Каблуков
Шрифт:
...Что-то легкое, мягкое, как вспышка солнечного зайчика, но с шипом на конце, потому что все-таки кольнуло, вошло Каблукову в сердце. Безболезненно, нестрашно и даже словно бы освежающе, однако проткнуло какой-то сосочек, и из него стали разливаться скорбь, тоска и жалость. Сперва горячие, потом на короткое время жгучие, а вскоре, как будто нашли свою температуру, просто поддерживающие жар в груди. Вытекали без напора, но неостановимо. В таком сочетании, точной пропорции и таких убедительных он их никогда прежде не чувствовал. Недосып и выпитое настойчиво предлагали себя в объяснение, а он знал, что они только способствовали и помогали случиться этому, а лопнуло и пошло разворачиваться из-за какого-то конкретного совпадения: скажем, капля дождя и луч солнца, какие ни разные, сумели клюнуть семя в один и тот же миг. И совпадение тотчас всплыло: "что-то нехорошее" у эссеиста - и "как-то не пошло" у Феликса, выговоренные одно за одним.
Ну и что, что тот хамил и нарывался на ответное хамство и скандал! А разве Каблуков в самом деле не "прижился", не нашел приятное для тела положение, не сработался, и разве его это не устраивает? Да даже если бы и не так, если бы тот лез на рожон ни с того, ни с сего, потому что такой тип, потому что противный, ведь он всего лишь лез на рожон, а мог бы, кто его знает, и выть, и тюбетеечку свою сорвать с головы, и ногами топтать,
И Феликс. Который живет и в Ленинграде, и в Москве - и ни там, и ни там ему негде жить, а все у друзей. Которым он нужен только такой, гуляка, крепкий питок, шикарный, фирменный, с потрясающим английским. И у женщин, которых он каждую одинаково образцово любит: в постели, в ресторане, на курортах Черного моря, рассказывая увлекательные истории, говоря смешные вещи, читая - без тени пошлости - наизусть русские и английские стихи. Блестящие глаза, улыбающиеся губы, всегда, при любой случайной встрече, праздничный, и чем этого с годами больше и чем это неизменней, тем чаще хочется застать его врасплох. Не чтобы он, не дай Бог, разнюнился и стал показывать и, того хуже, распространяться про белые шрамы на обоих запястьях, замечаемые особо наблюдательными под крахмальным манжетом рубашки, а не особо - когда вместе валялись на пляже или парились. А чтобы хоть однажды сказал "херово", как в ста случаях из ста говорит "нехерово" в ответ на "как дела?". Пенковая трубка, лишь на секунду, на одну короткую затяжку прикусываемая зубами, а в остальное время выписывающая плавные параболы вместе с рукой, дирижирующей словами, - не баланс ли она в кулаке канатоходца, отбрось он который, и сорвется? А и не сама трубка - дым. Сине-серая акварель с ароматом, погружающим тебя в куда более сложный, пряный, дурманящий, духов, масел, притираний в комнате, где никогда не открывают окон, где-то в Батавии - маленький дом, на окраине в поле пустом, где китаец-слуга в двенадцать часов снимает с дверей засов. В початой пластиковой упаковке в форме кисета этот табак можно случайно добыть у какого-нибудь шалого норвежца, чудом затесавшегося в туристский автобус, нанятый жителями городка, а иногда и села, в финской глуши. Фарцуя самому или покупая у фарцовщиков, которые называли его, кто как хотел, "кептейн", "кепстейн" и "кейптаун". В остальное время "Золотое руно", табачок хороший, но на экзотику замахивающийся не далее субтропической, с запахом, проложенным холодноватыми деловыми флюидами кулуаров партсобрания в Сухуми.

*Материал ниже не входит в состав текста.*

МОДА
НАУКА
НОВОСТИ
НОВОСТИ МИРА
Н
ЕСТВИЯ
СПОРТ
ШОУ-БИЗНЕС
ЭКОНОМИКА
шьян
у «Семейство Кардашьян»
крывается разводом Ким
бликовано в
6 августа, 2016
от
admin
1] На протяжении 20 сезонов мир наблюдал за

"Американы, они такие чистенькие, - сказала однажды в компании девушка Роза по кличке Розка-стрекозка.
– Утром, днем и ночью - всегда из-под душа". "Вода другая", - отозвался вдруг Феликс. Она продолжила: "И румяные". "И воздух другой"... Как у Хэмфри Богарта в фильме "Касабланка": элегантный костюм тонкого сукна, гладко выбритые щеки, табачный дым вокруг головы - все у него было такое же, только воздух и вода другие. И "Касабланка" называлась в прокате "В сетях шпионажа". Нет, это "Танжер" так назвался, а "Касабланка"... А может, и не в прокате, а он смотрел ее - знакомые провели - на спецсеансе в Доме кино... И ради того, чтобы увидеть на экране ее настоящее название, а может быть, если сложится, и походить по ней; и по Танжеру, если сложится; ради табачных лавок, благоухающих турецким и вирджинским; или - что то же самое - чтобы читать стихи Серебряного века не как мальчик, которого ставят перед гостями на стул, а погрузившись в любимое кресло, себе единственному, зато Теннисона или Эмили Дикинсон гостям, соседям, бармену за стойкой; в общем, ради другой воды и другого воздуха он договаривался с Иван Петровичем-Петром Иванычем, устраивал двойную отвальную, дважды улетал с одной и той же земли, и все это - в глубине души готовый к тому, что меняет шило на мыло.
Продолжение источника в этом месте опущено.